REVIEW OF BOOKS
Spring books
John Hunt on the human face of a 'man of action'
The autobiographies of most explorers, unlike those of great men whose progress towards fame is a more pedestrian one, may be seen as a succession of peaks of achievement; each summit adds its lustre to the flame; each is marketable on its own merits. So it is with Hillary's latest book, for several of his expeditions have been recounted in his earlier writings and are here brought together under one cover, with a good deal of new material. Nothing Venture, Nothing Win* brings up to date — I would hesitate to suggest that it rounds off — the remarkable record of this man of action.
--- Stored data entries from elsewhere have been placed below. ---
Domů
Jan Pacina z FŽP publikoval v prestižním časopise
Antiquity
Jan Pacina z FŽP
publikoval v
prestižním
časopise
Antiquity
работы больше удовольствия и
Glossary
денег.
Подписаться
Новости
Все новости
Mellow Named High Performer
For someone who has not read those other books, here are adventures galore, told with an understatement which serves to enhance the excitement; they are guaranteed to keep any vicarious explorer riveted to his armchair for several evenings. Those who have already followed Hillary's exploits may find, as I have, that something of the early spontaneity has been lost in the re-telling. Time blurs the emotions, though not the memory of events, and the need to compress the story has also tended to reduce the tensions and dim the glow of our relationships on Everest. As one who shared his greatest triumph with him, I found the use of an intermittent diary record of that event less evocative, less revealing of himself and his companions than the fresh and vivid writing in his first book High Adventure. Anoxia is unconducive to a flowing pen.
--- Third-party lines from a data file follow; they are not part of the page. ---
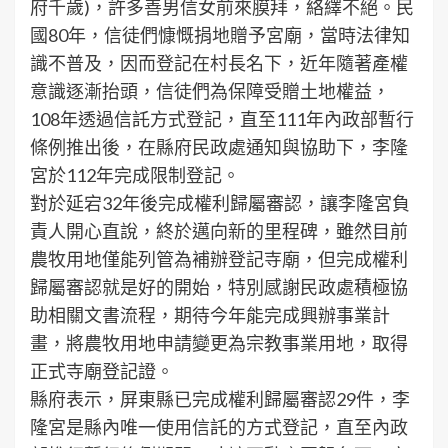
府千歲)，許多善男信女前來膜拜，絡繹不絕。民
國80年，信徒們慷慨捐地贈予宮廟，當時法律知
識不普及，因而登記在村長名下，近年隨著產權
意識逐漸抬頭，信徒們為保障受贈土地權益，
108年透過信託方式登記，直至111年內政部暫行
條例推出後，在縣府民政處通知與協助下，李隆
宮於112年完成限制登記。
對於延宕32年後完成權利歸屬審認，讓李隆宮負
責人開心直說，終於邁向新的里程碑，雖然目前
農牧用地僅能列管為補辦登記寺廟，但完成權利
歸屬審認就是好的開始，特別感謝民政處積極協
助相關文書流程，期待今年能完成興辦事業計
畫，將農牧用地申請變更為宗教事業用地，取得
正式寺廟登記證。
縣府表示，屏東縣已完成權利歸屬審認29件，李
隆宮是縣內唯一使用信託的方式登記，直至內政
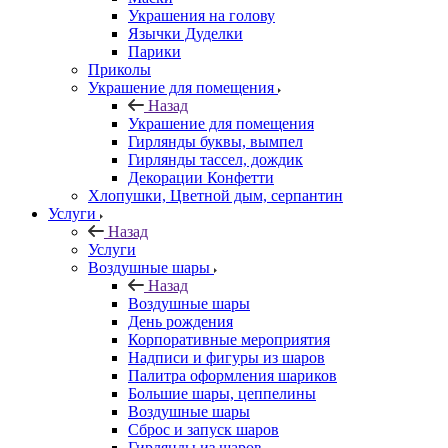
Украшения на голову
Язычки Дуделки
Парики
Приколы
Украшение для помещения
Назад
Украшение для помещения
Гирлянды буквы, вымпел
Гирлянды тассел, дождик
Декорации Конфетти
Хлопушки, Цветной дым, серпантин
Услуги
Назад
Услуги
Воздушные шары
Назад
Воздушные шары
День рождения
Корпоративные мероприятия
Надписи и фигуры из шаров
Палитра оформления шариков
Большие шары, цеппелины
Воздушные шары
Сброс и запуск шаров
Гирлянды из шаров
But there was much else to command my rapt attention. The scene is an ever changing one and I, having developed an allergy for stories of great deeds upon the mountains, was especially gripped by Hillary's hair-raising escapades on the water, an element which I hold in fear but in which he appears to revel. There was a war-time escape involving a long swim ashore, badly scorched, from a blazing speedboat off the Solomon Islands; a near-disaster when a raft disintegrated in a Fijian river in full spate; and for those who have witnessed the awesome power of a great Himalayan river, there was the well-nigh incredible feat of climbing the countless rapids of the Sun Kosi over a distance of five hundred miles, in a jet boat.
For me, the best chapters are those devoted to Hillary's polar travels; especially his account of his difficult and controversial part in the Commonwealth Trans-Antarctic Expedition of 1957-58. The chapters 'Southern Continent,' 'Winter on the Ice' and 'Race for the Pole' hold the reader's attention, not only on account of the hazards and hardships of polar travel, though even in these days of aircraft and 'snow cats' these can be considerable — a tractor up-ended in the jaws of a huge and hungry crevasse makes the blood run cold in a well-heated room. There is something evoca tive, even in 1958, of Ponting's The Great White South, which stirred my childhood memories of Scott's heroic tragedy as Hillary's party repeated Wilson's winter journey to Cape Crozier, and later fought their mechanised way up the grim glaciers to the polar plateau.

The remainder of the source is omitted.